“Missing, Presumed …”

Signet wanted to do an anthology based on detectives doing their “what I did on my summer vacation” thing. Well, I sort of, um, perverted those parameters into the story of Bill and Moses’ first meeting. You’ll remember Bill the bartender/magistrate and Moses the drunk/shaman from the Liam Campbell series. I hope.

Published in And the Dying Is Easy.

Excerpt from “Missing, Presumed …”

In the past three months since she had been sworn in she had stumbled through her first arrest warrants, fumbled through her first search warrants and muddled through her first arraignments. She had figured out how to set bail, and how high. She had issued half a dozen restraining orders, and had taken emergency action in one case of child abuse that still gave her nightmares.

She had tried, convicted and sentenced no less than sixteen drunk drivers. She had tried and convicted one fisher of fishing without a permit, a second for fishing past the end of the period, a third for harvesting female opilio, a fourth for harvesting undersized kings, and a fifth for fishing outside the district to which his permit restricted him.
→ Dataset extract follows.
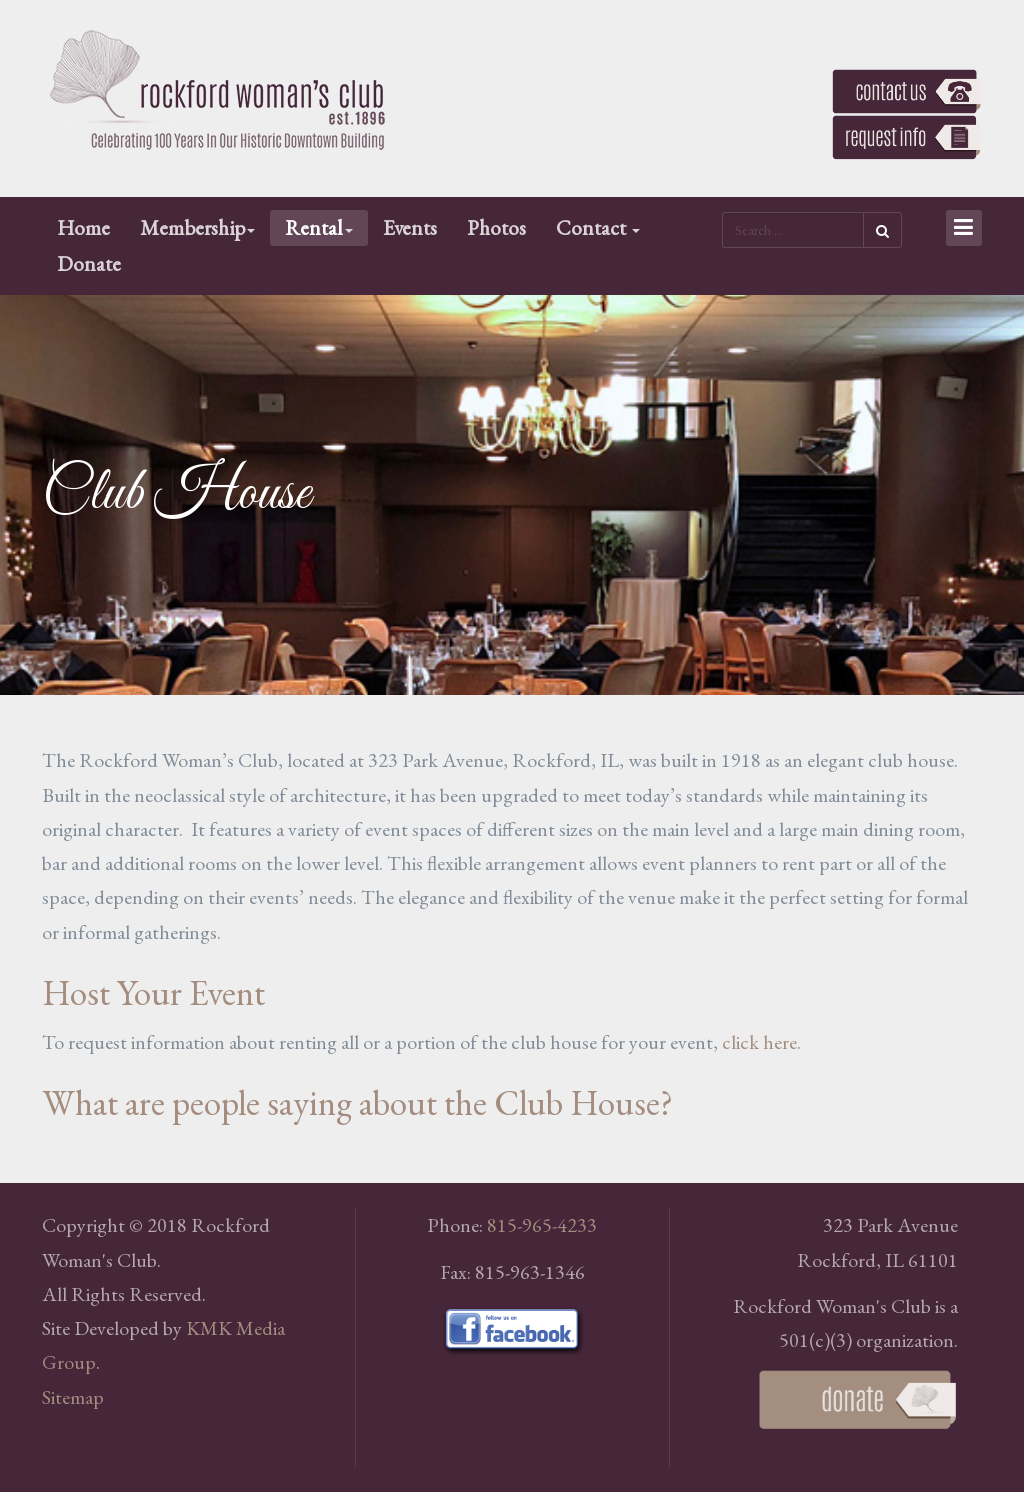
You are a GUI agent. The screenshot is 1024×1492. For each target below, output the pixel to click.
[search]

She had learned to discount most excuses offered by fishers, especially the ones she heard most often. If all the engines alleged to have broken down in her courtroom really had, half the Bering Sea fishing fleet would be in dry dock.

She was beginning to build a reputation. Just the night before in the bar she’d heard one fisher mumble at her approach, “Gawd, here she comes, hanging Bill.” No compliment in her life had ever tasted so sweet.

This, however, was her first presumptive death hearing.

Alaska ate more than its share of missing people. Pilots wrecked planes. Hikers disappeared into national parks. Climbers fell down mountains. Snow machiners started avalanches. Cross-country skiers fell into glaciers.

And, as in this case, fishers fell overboard. Alaska had thirty-six thousand miles of shoreline. Much of its living was made on the water.

Many of its missing people were lost on that water.